### Collected data
▼▼▼
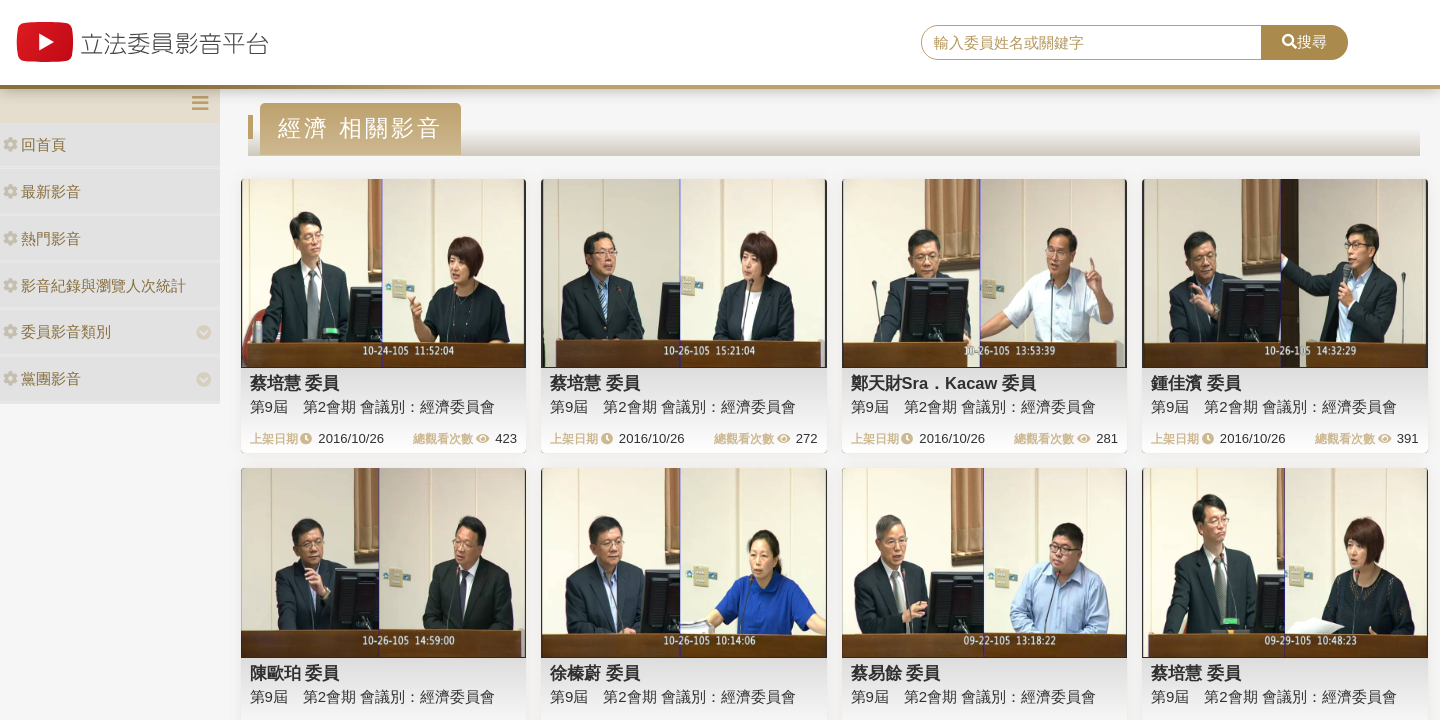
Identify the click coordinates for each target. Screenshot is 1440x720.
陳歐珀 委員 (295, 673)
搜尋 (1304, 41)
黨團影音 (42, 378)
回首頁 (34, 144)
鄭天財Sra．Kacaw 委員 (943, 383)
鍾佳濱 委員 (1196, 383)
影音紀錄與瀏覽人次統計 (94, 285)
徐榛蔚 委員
▲▲▲
### Your task
Exclude the pictures and repeat the entries word for word.

### Task result
Identify the click coordinates for each target. Screenshot is 1440x720.
陳歐珀 委員 (295, 673)
搜尋 (1304, 41)
黨團影音 (42, 378)
回首頁 (34, 144)
鄭天財Sra．Kacaw 委員 (943, 383)
鍾佳濱 委員 (1196, 383)
影音紀錄與瀏覽人次統計 (94, 285)
徐榛蔚 委員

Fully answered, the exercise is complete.